Je suis pourtant une afficionado du réalisateur. Il a mis au monde plusieurs chef-d'oeuvre, trois ou quatre films en demi-teinte et, probablement, a connu l'échec avec quelques longs-métrages. Il le reconnaît lui-même dans une interview récente : "Il m'est arrivé de sortir un film et de dire : c'est une merde !" Je ne serai pas aussi sévère que lui, car Chabrol est un grand cinéaste ; je suis d'ailleurs persuadée que les films auxquels il songe ici sont des films que j'aime... et je ne puis croire qu'il ait fait un film totalement raté.
Chabrol, à l'instar d'un Woody Allen dans un autre registre, fait preuve d'une constance et d'un souffle qui ne peuvent que susciter le respect.
Ce sont les briques du mur d'enceinte qu'il construit patiemment depuis 55 films. "L'ambition est de fabriquer le mur, mais je ne suis pas certain d'arriver exactement à ce que je voulais."
Et pourquoi ne pas faire le mur au lieu de l'ériger ? Ce film-ci eût été une bonne occasion.

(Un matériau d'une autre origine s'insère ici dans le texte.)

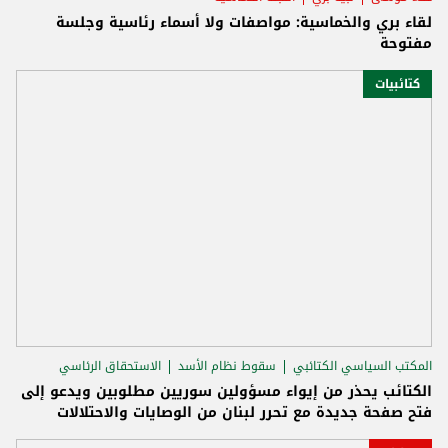
لقاء بري والخماسية: مواصفات ولا أسماء رئاسية وجلسة
مفتوحة
كتائبيات
المكتب السياسي الكتائبي
سقوط نظام الأسد
الاستحقاق الرئاسي
الكتائب يحذر من إيواء مسؤولين سوريين مطلوبين ويدعو إلى
فتح صفحة جديدة مع تحرر لبنان من الوصايات والاحتلالات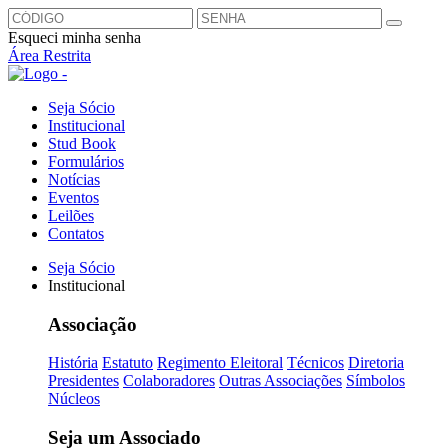
Esqueci minha senha
Área Restrita
Seja Sócio
Institucional
Stud Book
Formulários
Notícias
Eventos
Leilões
Contatos
Seja Sócio
Institucional
Associação
História
Estatuto
Regimento Eleitoral
Técnicos
Diretoria
Presidentes
Colaboradores
Outras Associações
Símbolos
Núcleos
Seja um Associado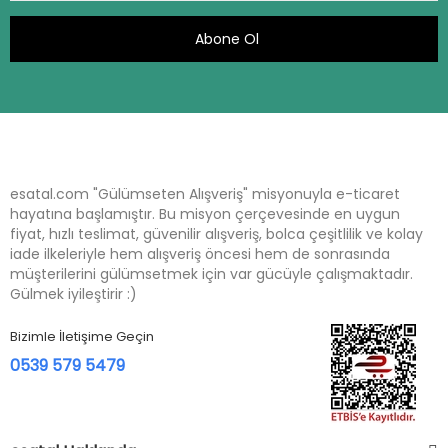
Abone Ol
esatal.com "Gülümseten Alışveriş" misyonuyla e-ticaret
hayatına başlamıştır. Bu misyon çerçevesinde en uygun
fiyat, hızlı teslimat, güvenilir alışveriş, bolca çeşitlilik ve kolay
iade ilkeleriyle hem alışveriş öncesi hem de sonrasında
müşterilerini gülümsetmek için var gücüyle çalışmaktadır.
Gülmek iyileştirir :)
Bizimle İletişime Geçin
0539 579 5479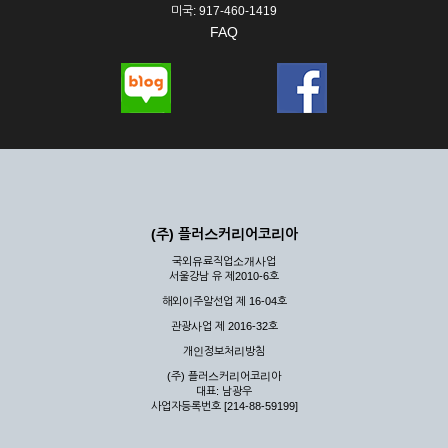
미국: 917-460-1419
FAQ
(주) 플러스커리어코리아
국외유료직업소개사업
서울강남 유 제2010-6호
해외이주알선업 제 16-04호
관광사업 제 2016-32호
개인정보처리방침
(주) 플러스커리어코리아
대표: 남광우
사업자등록번호 [214-88-59199]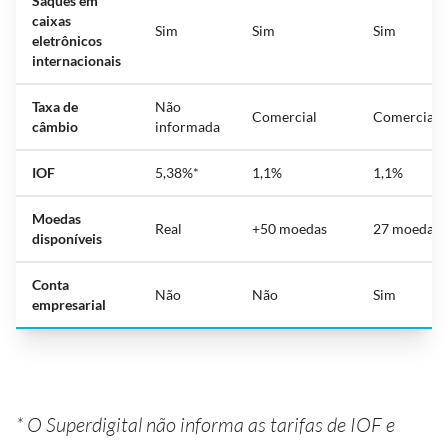
Saques em
caixas
Sim
Sim
Sim
eletrônicos
internacionais
Taxa de
Não
Comercial
Comercial
câmbio
informada
IOF
5,38%*
1,1%
1,1%
Moedas
Real
+50 moedas
27 moedas
disponíveis
Conta
Não
Não
Sim
empresarial
* O Superdigital não informa as tarifas de IOF e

Sa constance et sa fidélité s'éprouvent d'abord par le choix de ses comédiens, que l'on retrouve souvent d'un film à l'autre
Isabelle Huppert est l'une de ces privilégiées. C'est une créature très étonnante. Elle est froide de la tête aux pieds. Elle peut s'investir dans n'importe quel rôle. Cette femme provoque en moi à la fois le dépit et l'extase, les deux en même temps. Je suis admirative par la force qu'elle dégage, par sa capacité à incarner tout entière le personnage qui lui est destiné. Je demeure cependant en retrait lorsqu'elle joue, car elle me semble à l'image de ce personnage de L'ivresse du pouvoir, à qui il manque quelque chose. Son mari lui dit cela très précisément. Il est évident qu'il parle d'un coeur. L'actrice Huppert n'émeut pas. Excès de pudeur qui la confine dans l'expression forte des sentiments les plus simples et qui la condamne à toujours les dire dans une violence sourde ? Isabelle Huppert ne s'efface jamais tout à fait devant les femmes auxquelles elle insuffle de la réalité. Là est son drame et son talent, peut-être. Dans Madame Bovary, je l'avais haïe. Elle n'avait rien de l'Emma de Flaubert. Tel n'était pas le but, il me semble.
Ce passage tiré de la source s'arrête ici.